Bref, l’événement tragique qui devrait remplir toutes mes réflexions et qui m’a poussé à enfourcher ma bicyclette comme un dingue, c’est qu’un de mes copains vient de mourir, renversé par une voiture alors qu’il jouait avec un autre garçon du village au bord de la route qui descend vers Reims. Quand la nouvelle m’est arrivée, ça a été un choc terrible. Ce n’était pourtant pas mon meilleur pote, loin de là. Enfin, si je veux vraiment être honnête, j’ai mis quelques heures à me rendre compte du drame de sa disparition, et surtout que c’était définitif. Je n’en ai pas parlé aux autres mais, pour ma part, d’abord, je n’ai rien ressenti du tout, comme si mon cerveau avait refusé d’entendre parler de sa mort. C’est seulement en fin de matinée que l’émotion m’a submergé. J’ai le sentiment, peut-être pour la première fois de ma vie, du moins de manière aussi nette, que la mort s’est rapprochée de moi. Bien sûr que ce n’est pas moi qui suis mort. Mais entre la mort en général et le décès d’une personne presque identique par son âge et le lieu où elle vit, je pense avoir enfin ressenti ce que mourir signifie. C’est horrible de me dire que ça aurait pu être moi ou n’importe lequel de mes amis : Cédric, Mickaël, Philippe ou Caroline. Là encore, pour dire la vérité (oui, ça m’arrive !) cette pensée ne m’est venue que plus tard.

Une chose est sûre :on ne peut pas se dire que la mort n’arrive qu’aux autres quand elle touche quelqu’un d’aussi proche mais, malgré ça, il est impossible d’imaginer sa propre mort. « Je suis mort » est une phrase impossible dans la réalité. Face à des événements moins tragiques, je réagis – comme tout le monde, j’imagine – par des émotions plus ou moins fortes de stress, de peur ou de tristesse. Dans ce cas précis, dans un premier temps, rien. Comme si mon cerveau avait fermé la vanne des émotions, pour éviter de me retrouver submergé, englouti sous des flots de sensations, noyé dans un océan de sentiments. Je dis ça, mais je n’y connais rien. Pure impression. Notre cerveau doit avoir une sorte de système d’alarme ou de protection qui l’empêche de produire une image de nous morts. Des neurones coupe-feu qui se ferment automatiquement et qui stoppent la propagation d’images épouvantables et d’ondes néfastes qui pourraient nous blesser ou pire encore. Extinction des feux !

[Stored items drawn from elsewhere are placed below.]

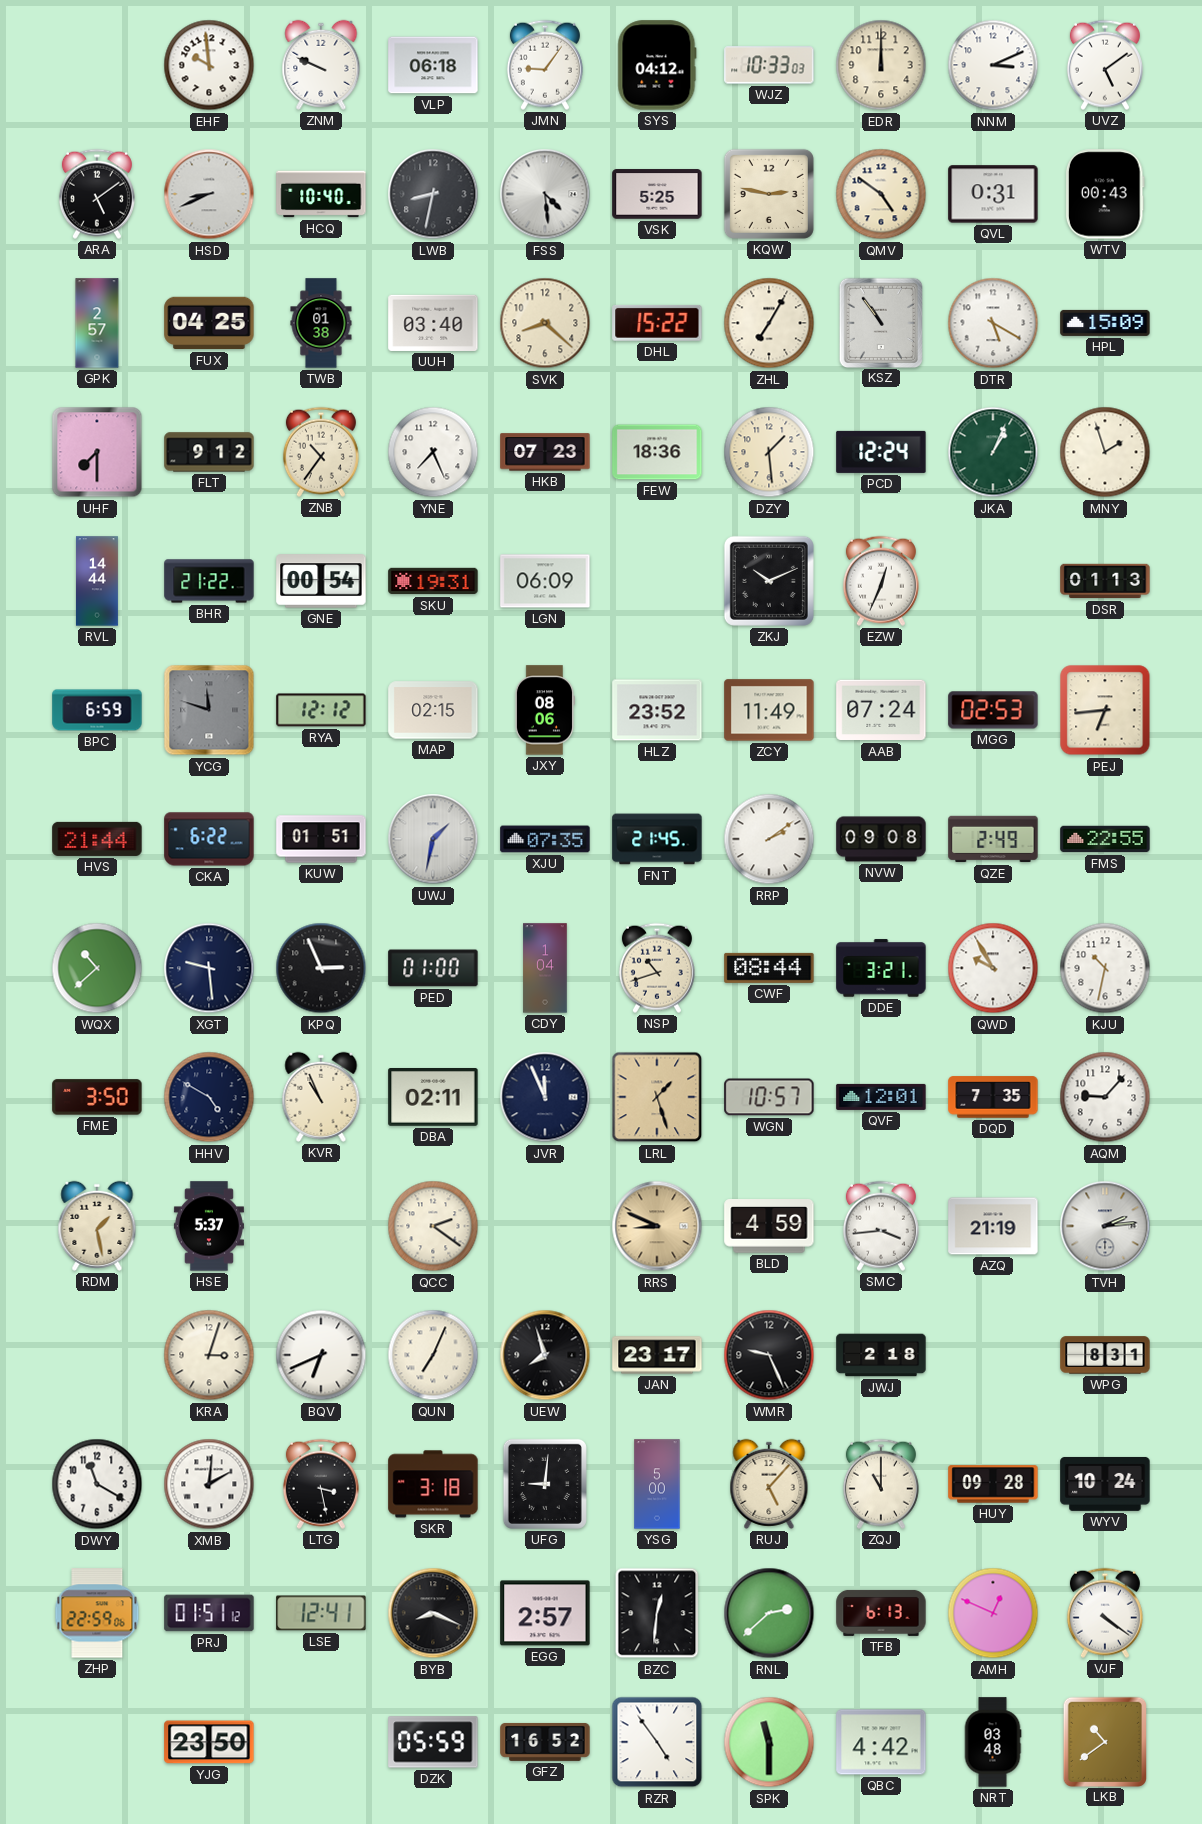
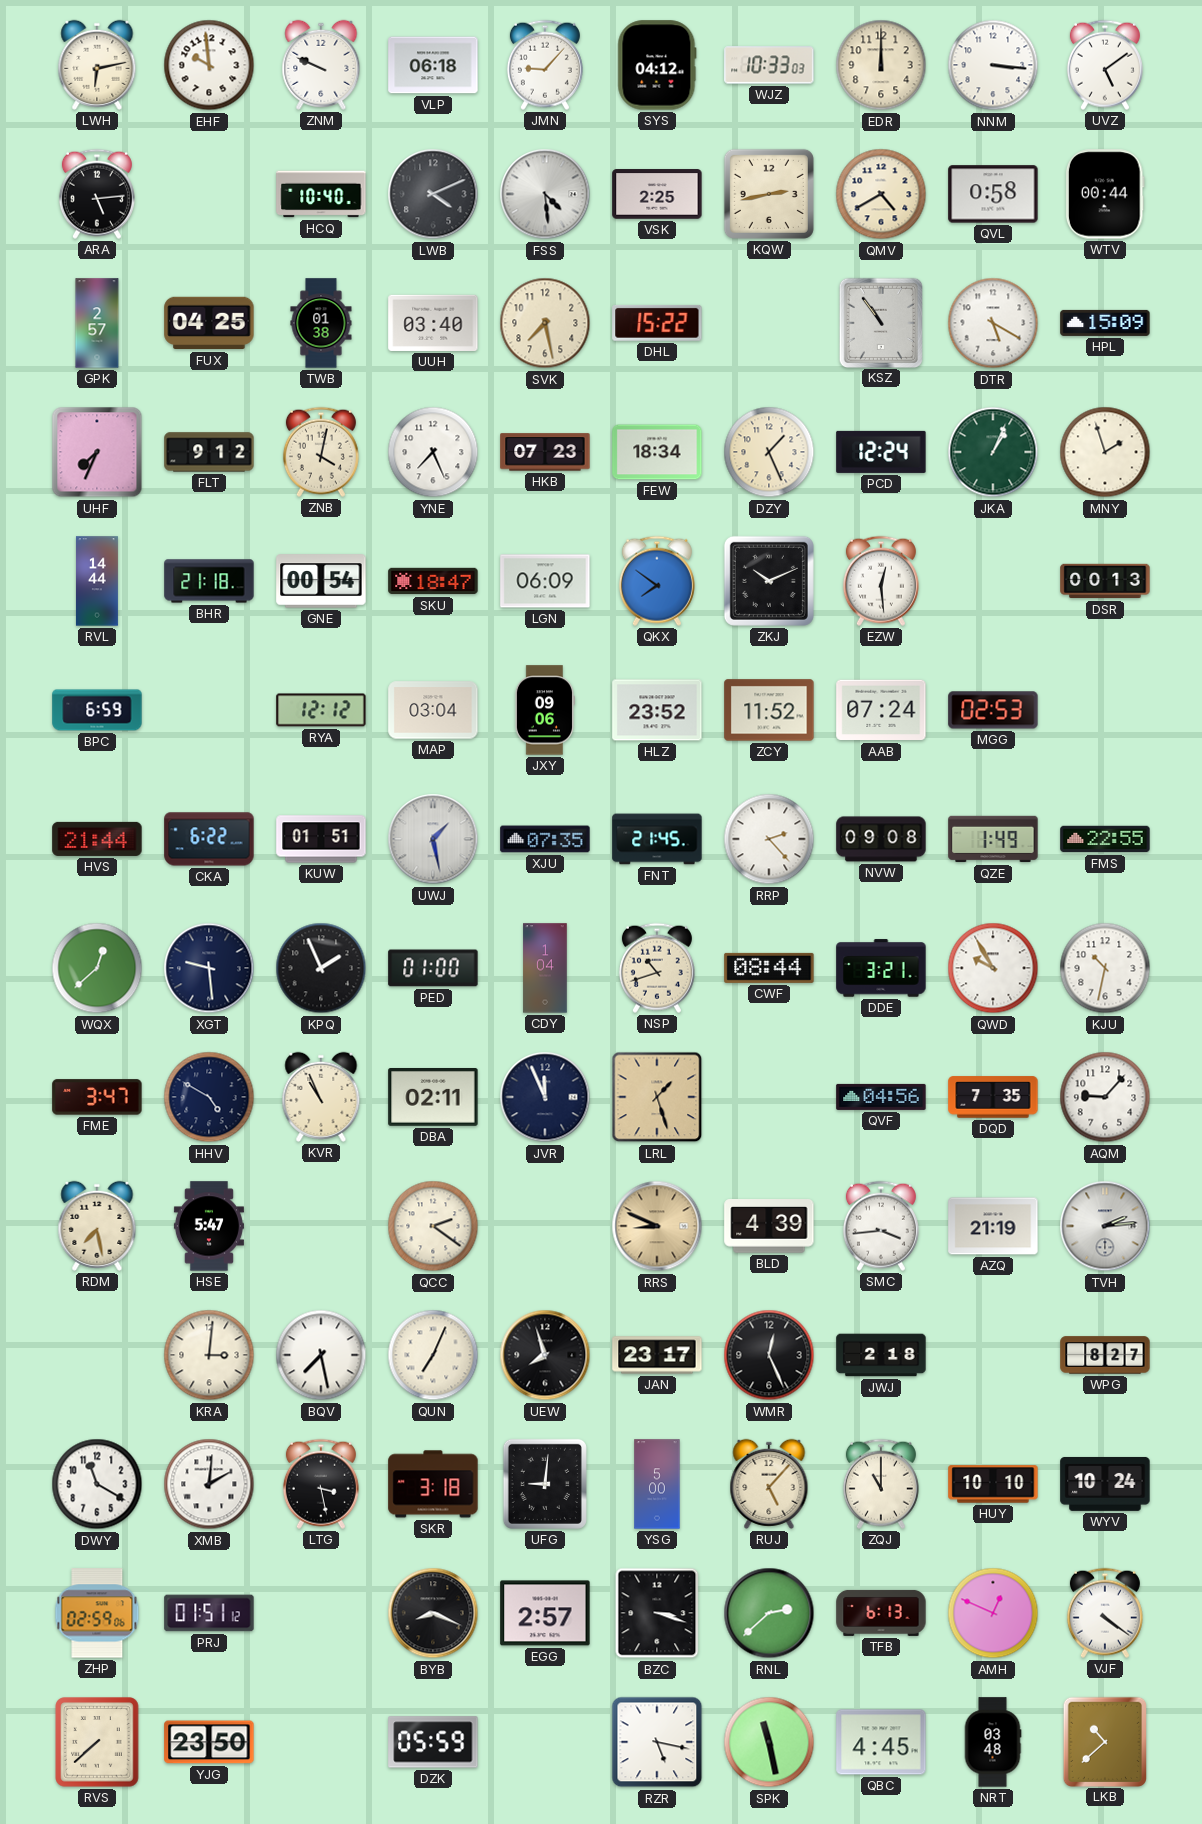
LWH: none -> 6:13
JMN: 9:06 -> 9:07
NNM: 3:11 -> 3:16
ARA: 5:09 -> 5:14
HSD: 8:41 -> none
LWB: 8:32 -> 4:11
VSK: 5:25 -> 2:25
KQW: 2:47 -> 2:43
QMV: 4:51 -> 4:40
QVL: 0:31 -> 0:58
WTV: 00:43 -> 00:44
SVK: 8:22 -> 7:28
ZHL: 7:05 -> none
UHF: 7:30 -> 7:34
ZNB: 10:36 -> 4:02
FEW: 18:36 -> 18:34
DZY: 1:29 -> 1:26
BHR: 21:22 -> 21:18
SKU: 19:31 -> 18:47
QKX: none -> 7:51
EZW: 12:34 -> 12:29
DSR: 01:13 -> 00:13
YCG: 11:48 -> none
MAP: 02:15 -> 03:04
JXY: 08:06 -> 09:06
ZCY: 11:49 -> 11:52
PEJ: 6:44 -> none
UWJ: 1:32 -> 1:28
RRP: 2:09 -> 2:23
QZE: 2:49 -> 1:49
WQX: 10:38 -> 12:38
KPQ: 2:56 -> 1:56
FME: 3:50 -> 3:47
WGN: 10:57 -> none
QVF: 12:01 -> 04:56
RDM: 1:28 -> 7:28
HSE: 5:37 -> 5:47
BLD: 4:59 -> 4:39
KRA: 3:03 -> 3:01
BQV: 6:41 -> 7:28
WMR: 9:26 -> 12:26
WPG: 8:31 -> 8:27
HUY: 09:28 -> 10:10
ZHP: 22:59 -> 02:59
LSE: 12:41 -> none
BZC: 12:31 -> 3:18
RVS: none -> 7:38
GFZ: 16:52 -> none
RZR: 4:54 -> 5:17
SPK: 11:30 -> 11:28
QBC: 4:42 -> 4:45
LKB: 10:39 -> 10:38
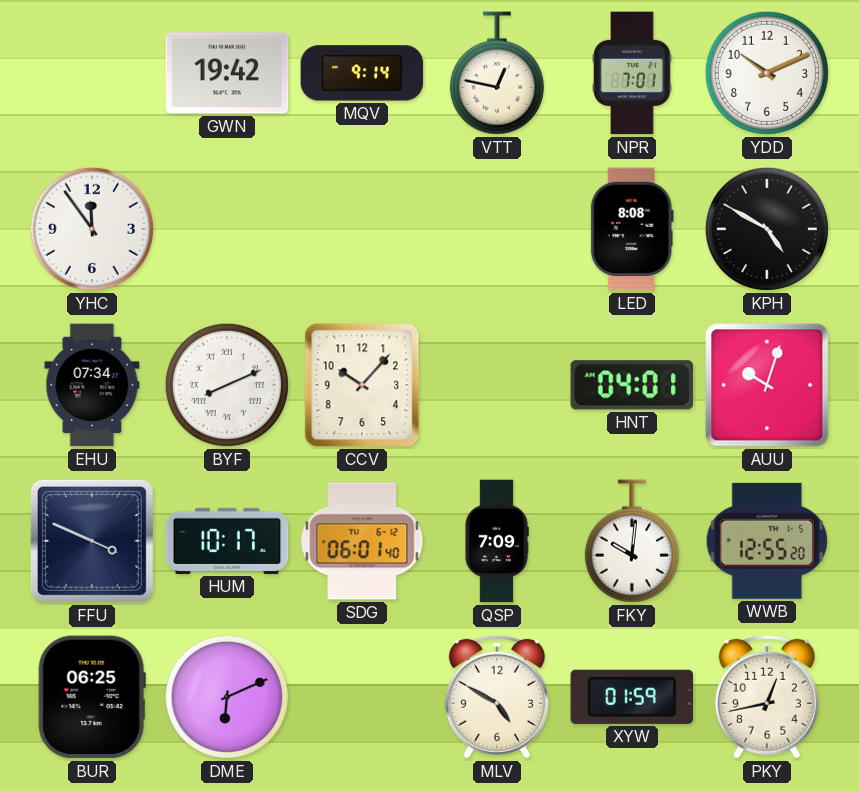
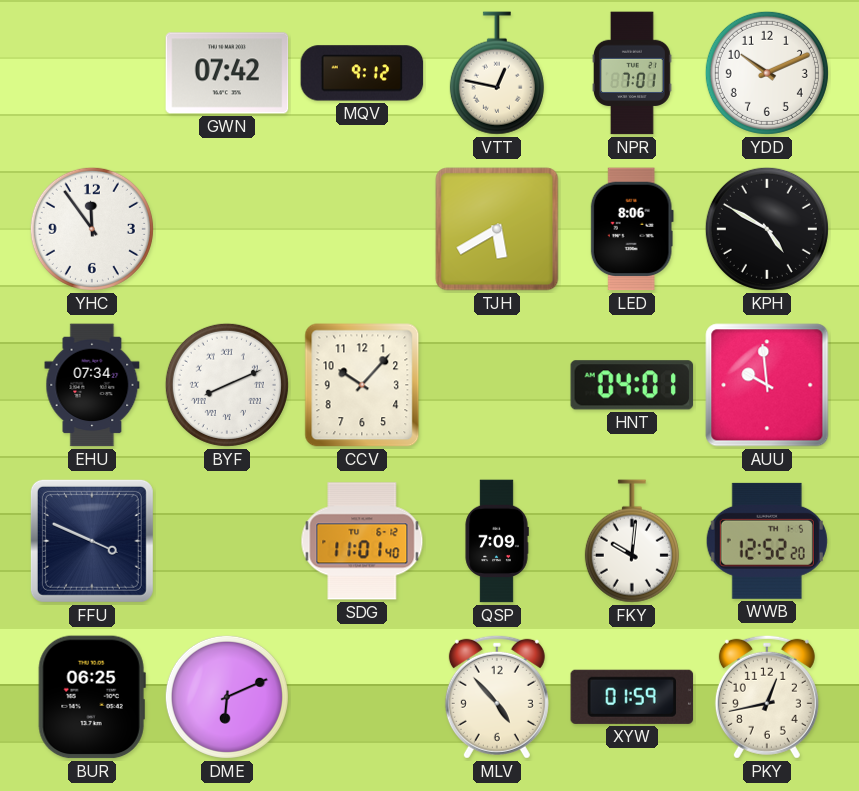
GWN: 19:42 -> 07:42
MQV: 9:14 -> 9:12
TJH: none -> 5:40
LED: 8:08 -> 8:06
AUU: 10:03 -> 9:59
HUM: 10:17 -> none
SDG: 06:01 -> 11:01
WWB: 12:55 -> 12:52
MLV: 4:50 -> 4:53
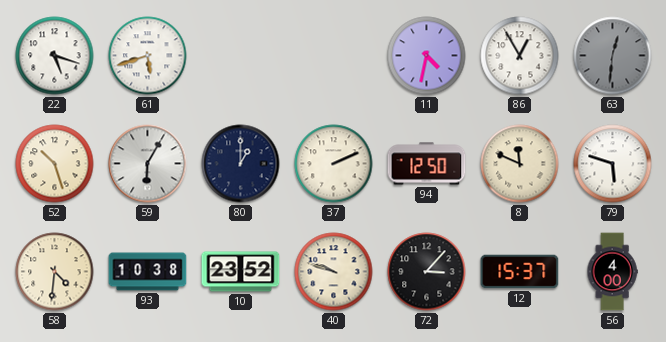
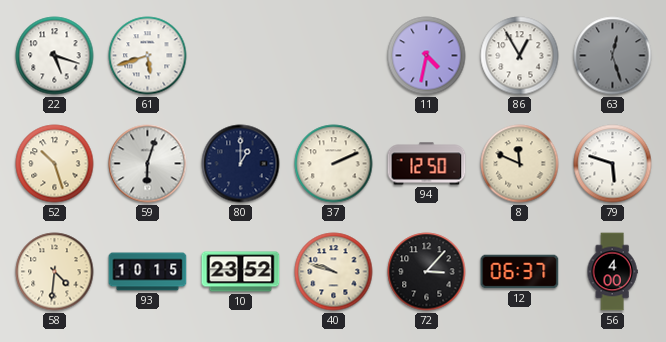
63: 12:31 -> 12:27
59: 6:05 -> 6:03
93: 10:38 -> 10:15
12: 15:37 -> 06:37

Pour autant, c’est très douloureux de penser aux parents qui ne verront plus jamais leur fils. J’espère que les portes coupe-feu de leurs cerveaux étaient opérationnelles sinon le choc est monstrueux. Qui peut se remettre d’une épreuve pareille ? Je sais que ma maman a perdu un bébé lors d’une fausse-couche mais ce n’était pas un enfant, juste un fœtus. Quand elle m’a raconté cette épreuve, il y avait déjà de la douleur dans ses mots même si elle essayait de le masquer. Je ne peux imaginer la souffrance des parents de notre camarade. Se dire que, probablement, ils ne lui ont même pas dit au revoir et que, connaissant le garçon, ils se sont peut-être quittés sur une engueulade. Il est vrai qu’il n’était pas facile ce gamin. Il était un peu plus jeune que moi et nous n’étions pas les meilleurs amis du monde, c’est certain, car il était parfois incontrôlable. Je fais confiance aux hypocrites et à Monsieur le Curé pour lui dégoter des qualités maintenant qu’il n’est plus là. Quand je pense qu’un jour ils devront faire pareil pour moi, ça m’amuse d’avance !

Moi, je ne veux pas d’enfant. Si c’est pour qu’ils soient comme moi, merci bien ! Ne vous y trompez pas… je m’apprécie beaucoup ! Disons que je m’aime bien. La plupart du temps. De là à être capable de me supporter en tant que père, c’est autre chose. Pourtant, je souffre avec ces parents qui perdent un gosse. C’est injuste et cruel de ne pas voir grandir son fils, de ne pas vivre avec lui des expériences banales, géniales ou même tragiques, de ne pas le voir devenir ce qu’il est censé pouvoir ou vouloir devenir. Peut-être qu’on devrait toujours se dire, avec ceux qui nous sont les plus chers, qu’il faut les traiter comme si on n’allait plus jamais les revoir. Prendre le temps de considérer chaque instant comme unique. Ne pas perdre une miette ni des moments ni des gens qu’on aime. Bon, là, j’ai encore du pain sur la planche parce que même mes meilleurs amis, parfois je les traite comme des « ennemis ». Sans les maltraiter, je ne me montre pas toujours très gentil avec eux… plutôt très exigeant. Sûrement plus avec eux qu’avec moi-même. Un ami comme moi ça irrite mais ça s’mérite !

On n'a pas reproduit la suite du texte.